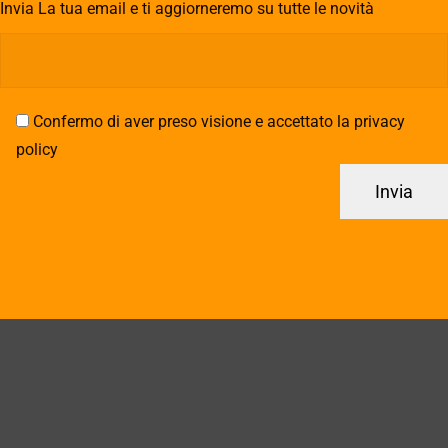
Invia La tua email e ti aggiorneremo su tutte le novità
Confermo di aver preso visione e accettato la privacy
policy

——————

GOAL OF THE EXERCISE :: What is needed is a verbatim copy of the material, minus its pictures.

TASK SOLUTION ::
Invia La tua email e ti aggiorneremo su tutte le novità
Confermo di aver preso visione e accettato la privacy
policy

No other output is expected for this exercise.